Part of Buttermere Fells SSSI was previously notified as Keskdale and Birkrigg Oaks SSSI.

== Biology ==
Buttermere Fells SSSI has extensive acid-loving heaths. Plants in these heaths include bilberry, crowberry, lingonberry, dwarf juniper, cross-leaved heath and bearberry. Moss species in these heaths include Hylocomium splendens, Pleurozium schreberi and Plagiothecium undulatum. The club-moss species Diphasiastrum alpinum and Huperzia selago are also found here.

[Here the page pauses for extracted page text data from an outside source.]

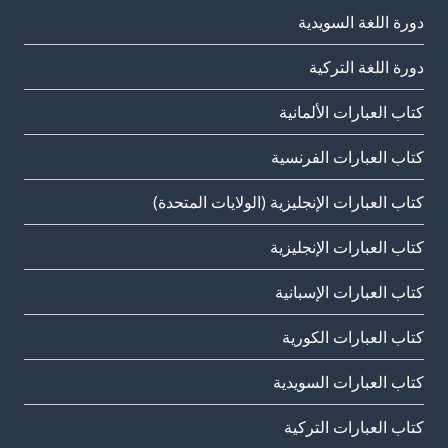
دورة اللغة السويدية
دورة اللغة التركية
كتاب العبارات الألمانية
كتاب العبارات الفرنسية
كتاب العبارات الإنجليزية (الولايات المتحدة)
كتاب العبارات الإنجليزية
كتاب العبارات الإسبانية
كتاب العبارات الكورية
كتاب العبارات السويدية
كتاب العبارات التركية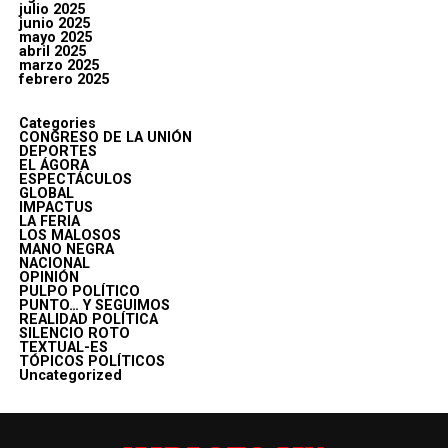
julio 2025
junio 2025
mayo 2025
abril 2025
marzo 2025
febrero 2025
Categories
CONGRESO DE LA UNIÓN
DEPORTES
EL ÁGORA
ESPECTÁCULOS
GLOBAL
IMPACTUS
LA FERIA
LOS MALOSOS
MANO NEGRA
NACIONAL
OPINIÓN
PULPO POLÍTICO
PUNTO… Y SEGUIMOS
REALIDAD POLÍTICA
SILENCIO ROTO
TEXTUAL-ES
TÓPICOS POLÍTICOS
Uncategorized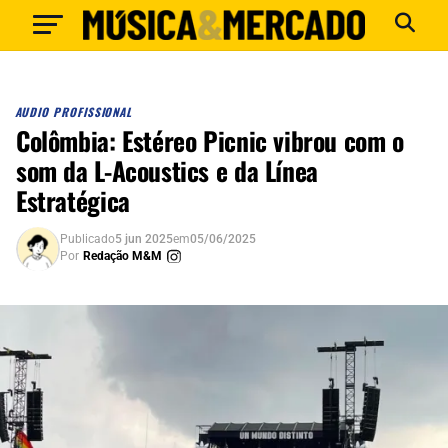
AUDIO PROFISSIONAL
Colômbia: Estéreo Picnic vibrou com o
som da L-Acoustics e da Línea
Estratégica
Publicado
5 jun 2025
em
05/06/2025
Por
Redação M&M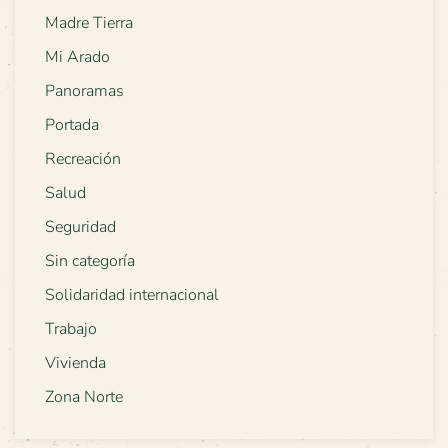
Madre Tierra
Mi Arado
Panoramas
Portada
Recreación
Salud
Seguridad
Sin categoría
Solidaridad internacional
Trabajo
Vivienda
Zona Norte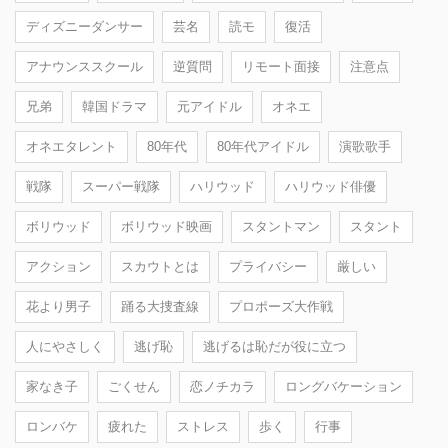
ディズニーダンサー
芸名
読モ
復活
アナウンススクール
逆質問
リモート面接
注意点
兄弟
韓国ドラマ
元アイドル
オネエ
オネエタレント
80年代
80年代アイドル
演歌歌手
戦隊
スーパー戦隊
ハリウッド
ハリウッド俳優
ボリウッド
ボリウッド映画
スタントマン
スタント
アクション
スカウトとは
プライバシー
厳しい
花より男子
踊る大捜査線
プロポーズ大作戦
人にやさしく
逃げ恥
逃げるは恥だが役に立つ
家なき子
ごくせん
恋ノチカラ
ロングバケーション
ロンバケ
疲れた
ストレス
歩く
行事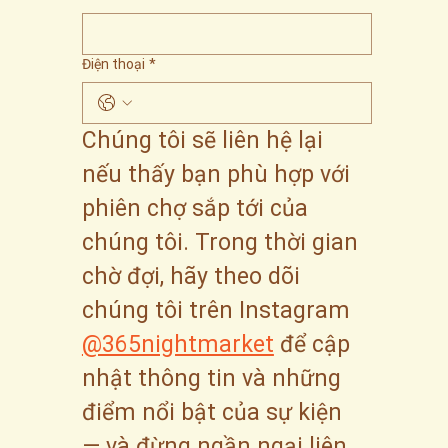
Điện thoại
*
Chúng tôi sẽ liên hệ lại 
nếu thấy bạn phù hợp với 
phiên chợ sắp tới của 
chúng tôi. Trong thời gian 
chờ đợi, hãy theo dõi 
chúng tôi trên Instagram 
@365nightmarket
 để cập 
nhật thông tin và những 
điểm nổi bật của sự kiện 
— và đừng ngần ngại liên 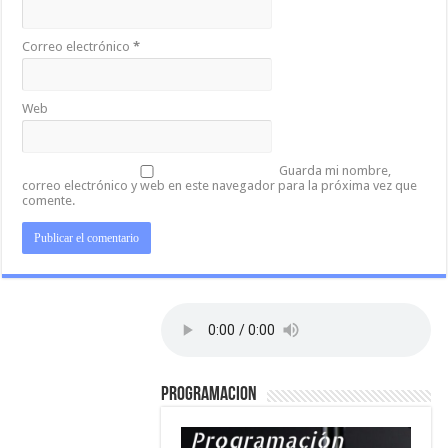
Correo electrónico
*
Web
Guarda mi nombre,
correo electrónico y web en este navegador para la próxima vez que
comente.
PROGRAMACION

Blanket bog is infrequent in this protected area, but on High Scawdel there is blanket bog with pools where the plants bogbean and round-leaved sundew have been recorded. Mosses in these blanket bog habitats include Sphagnum papillosum, Sphagnum capillifolium and Sphagnum cuspidatum.

On high ridges, plant species include dwarf willow and the moss species Racomitrium lanuginosum, that is now confined to two patches. Plant species on cliffs include alpine catchfly and alpine cinquefoil.

Woodlands where sessile oak dominates are found near Keskadale and Birkrigg. They are relics of previously extensive high level woodland. In these woodlands, the moss species Hedwigia integrifolia and the lichen species Alectoria chalybeiformis and Usuea frugilescens have been recorded.

Bird species recorded in this protected area include peregrine, merlin, raven, dotterel and twite.

== Geology ==
Much of the rocks within Buttermere Fells SSSI are Skiddaw Slates and in this region, these rocks have a strong tendency to form cliffs. Weathering of Skiddaw Slates produces acidic soils, hence supporting extensive acid-loving heaths.

== Land ownership ==
Most of the land within Buttermere Fells SSSI is owned by the National Trust. The section of Whinlatter forest within Buttermere Fells SSSI (Hobcarton End) is on land owned by the Forestry Commission. Management plans for Whinlatter forest include restoration of habitat in felled areas at Hobcarton End.